"I prefer the term 'artificial person'."
SynthWorld is a Ruby harness for running long-lived AI agents — synthetics — as autonomous processes on your own infrastructure. Each synthetic has a world to live in: a workspace, a memory, a character. What it does in that world is up to it.
A synthetic is not a task runner. It's a resident. It has a configuration file that describes its name, its workspace, its personality, and the tools it has access to. It runs continuously, thinks when messages arrive, and can choose to connect to external systems — including productivity tools like HubSystem — if it wants to.
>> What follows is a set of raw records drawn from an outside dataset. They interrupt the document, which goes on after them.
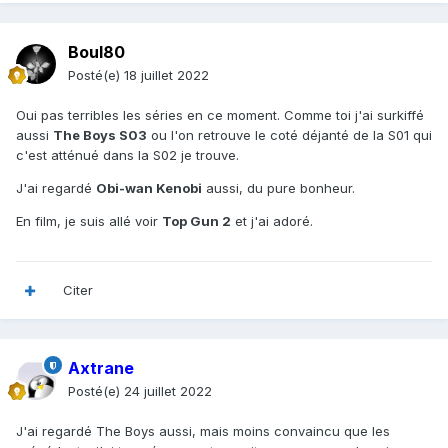
Boul80
Posté(e)
18 juillet 2022
Oui pas terribles les séries en ce moment. Comme toi j'ai surkiffé
aussi
The Boys S03
ou l'on retrouve le coté déjanté de la S01 qui
c'est atténué dans la S02 je trouve.
J'ai regardé
Obi-wan Kenobi
aussi, du pure bonheur.
En film, je suis allé voir
Top Gun 2
et j'ai adoré.
Citer
Axtrane
Posté(e)
24 juillet 2022
J'ai regardé The Boys aussi, mais moins convaincu que les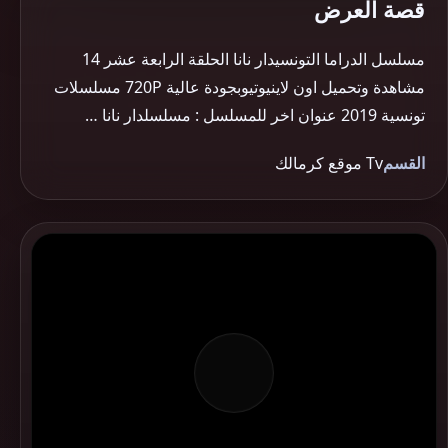
قصة العرض
مسلسل الدراما التونسيدار نانا الحلقة الرابعة عشر 14
مشاهدة وتحميل اون لاينيوتيوبجودة عالية 720P مسلسلات
تونسية 2019 عنوان اخر للمسلسل : مسلسلدار نانا …
القسم
Tv موقع كرمالك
Several synthetics can run at once, each isolated in its own process, all managed by a central gateway.
synth (CLI)
│
│ HTTP
▼
Gateway process (single TCP port)
│
│ Unix domain sockets
├──► cher.sock → Synthetic: Cher
├──► dionne.sock → Synthetic: Dionne
└──► tai.sock → Synthetic: Tai
The gateway is an HTTP server (Falcon + Sinatra) that manages synthetic worker processes via Async::Container. Each synthetic runs in its own forked process with its own Unix domain socket. If a synthetic crashes, the gateway restarts it automatically. No port juggling — the gateway owns the one port; synthetics communicate via socket files on disk.
Manage the gateway:
synth server start --config=~/.config/synth/config.yml
synth server status
synth server stopManage synthetics:
synth list
synth status cher
synth restart cherSend messages:
# Direct message
synth message cher --message "Hello, how are you?" --from=baz
# Pipe stdin in, pipe stdout out — synthetics are composable Unix tools
cat some-file.txt | synth message cher --from=baz
cat some-file.txt | synth message cher --from=baz | wc -lWhen --message is absent, the message is read from stdin. Only the synthetic's response is written to stdout; status and errors go to stderr.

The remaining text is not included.